TASK INSTRUCTIONS: Restate the following data in its entirety, word for word and without images.

***** SOURCE INFORMATION *****

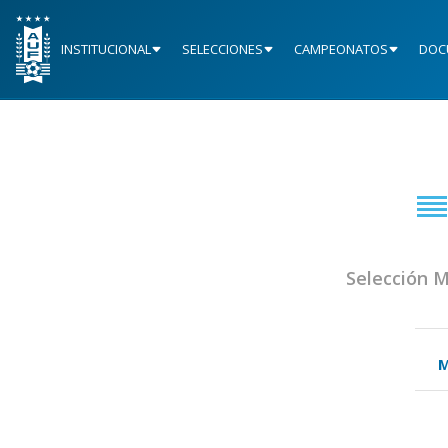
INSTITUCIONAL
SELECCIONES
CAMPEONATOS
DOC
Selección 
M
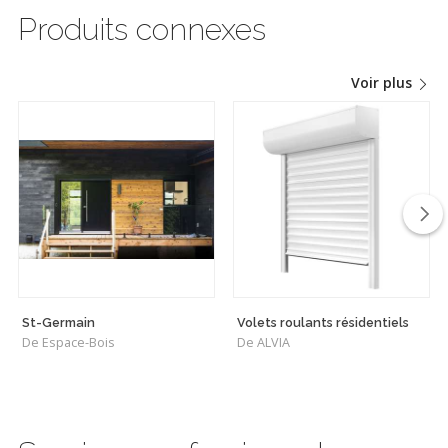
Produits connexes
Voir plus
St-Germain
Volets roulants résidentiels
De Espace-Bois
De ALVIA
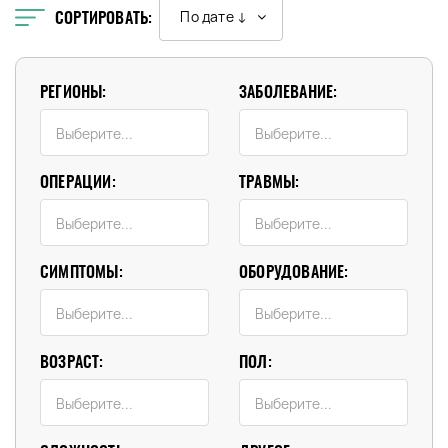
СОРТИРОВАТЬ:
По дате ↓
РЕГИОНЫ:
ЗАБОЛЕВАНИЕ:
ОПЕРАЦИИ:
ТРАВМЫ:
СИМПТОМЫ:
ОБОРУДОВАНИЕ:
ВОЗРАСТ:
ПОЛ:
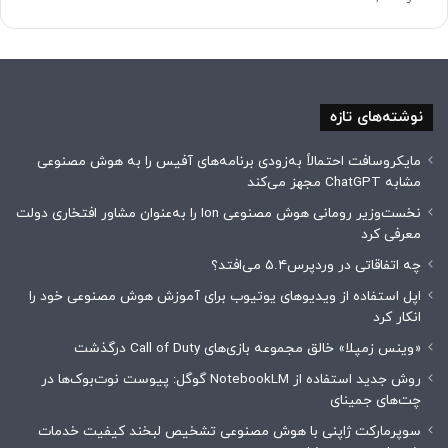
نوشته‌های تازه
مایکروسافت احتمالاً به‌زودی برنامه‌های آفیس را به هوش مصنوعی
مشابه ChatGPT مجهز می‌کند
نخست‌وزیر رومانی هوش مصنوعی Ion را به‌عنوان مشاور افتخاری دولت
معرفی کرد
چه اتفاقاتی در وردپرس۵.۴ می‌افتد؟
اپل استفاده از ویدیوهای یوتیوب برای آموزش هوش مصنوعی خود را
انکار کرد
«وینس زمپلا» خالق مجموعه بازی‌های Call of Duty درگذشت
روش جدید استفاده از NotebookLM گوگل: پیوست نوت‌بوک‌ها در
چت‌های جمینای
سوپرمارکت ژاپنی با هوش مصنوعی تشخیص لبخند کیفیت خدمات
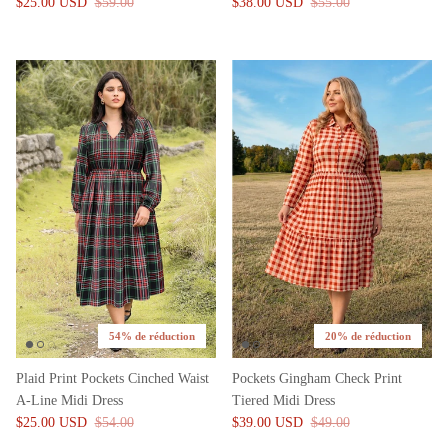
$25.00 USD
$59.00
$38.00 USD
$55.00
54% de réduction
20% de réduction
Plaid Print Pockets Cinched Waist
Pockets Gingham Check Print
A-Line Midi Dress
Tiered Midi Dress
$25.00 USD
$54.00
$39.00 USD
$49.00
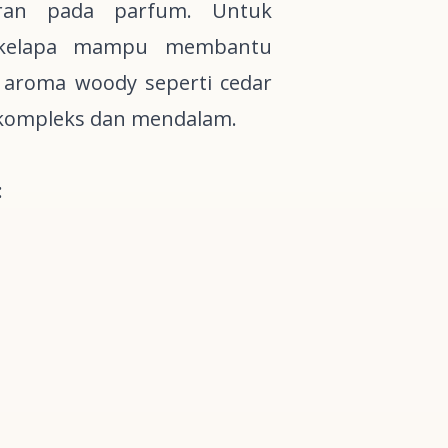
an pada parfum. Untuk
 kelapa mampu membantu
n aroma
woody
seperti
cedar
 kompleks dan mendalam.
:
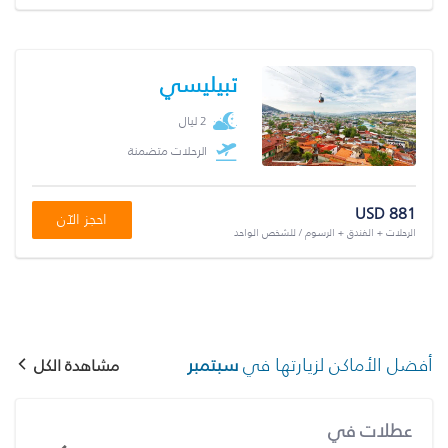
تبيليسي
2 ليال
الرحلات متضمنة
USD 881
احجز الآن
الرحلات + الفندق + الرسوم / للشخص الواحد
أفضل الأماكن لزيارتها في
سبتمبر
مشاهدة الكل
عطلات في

*****

OUTPUT FOR THIS TASK:
INSTITUCIONAL
SELECCIONES
CAMPEONATOS
DOC
Selección 
M
Produits connexes
Voir plus
St-Germain
Volets roulants résidentiels
De Espace-Bois
De ALVIA
СОРТИРОВАТЬ:
По дате ↓
РЕГИОНЫ:
ЗАБОЛЕВАНИЕ:
ОПЕРАЦИИ:
ТРАВМЫ:
СИМПТОМЫ:
ОБОРУДОВАНИЕ:
ВОЗРАСТ:
ПОЛ:
نوشته‌های تازه
مایکروسافت احتمالاً به‌زودی برنامه‌های آفیس را به هوش مصنوعی
مشابه ChatGPT مجهز می‌کند
نخست‌وزیر رومانی هوش مصنوعی Ion را به‌عنوان مشاور افتخاری دولت
معرفی کرد
چه اتفاقاتی در وردپرس۵.۴ می‌افتد؟
اپل استفاده از ویدیوهای یوتیوب برای آموزش هوش مصنوعی خود را
انکار کرد
«وینس زمپلا» خالق مجموعه بازی‌های Call of Duty درگذشت
روش جدید استفاده از NotebookLM گوگل: پیوست نوت‌بوک‌ها در
چت‌های جمینای
سوپرمارکت ژاپنی با هوش مصنوعی تشخیص لبخند کیفیت خدمات
$25.00 USD
$59.00
$38.00 USD
$55.00
54% de réduction
20% de réduction
Plaid Print Pockets Cinched Waist
Pockets Gingham Check Print
A-Line Midi Dress
Tiered Midi Dress
$25.00 USD
$54.00
$39.00 USD
$49.00
an pada parfum. Untuk
 kelapa mampu membantu
n aroma
woody
seperti
cedar
 kompleks dan mendalam.
:
تبيليسي
2 ليال
الرحلات متضمنة
USD 881
احجز الآن
الرحلات + الفندق + الرسوم / للشخص الواحد
أفضل الأماكن لزيارتها في
سبتمبر
مشاهدة الكل
عطلات في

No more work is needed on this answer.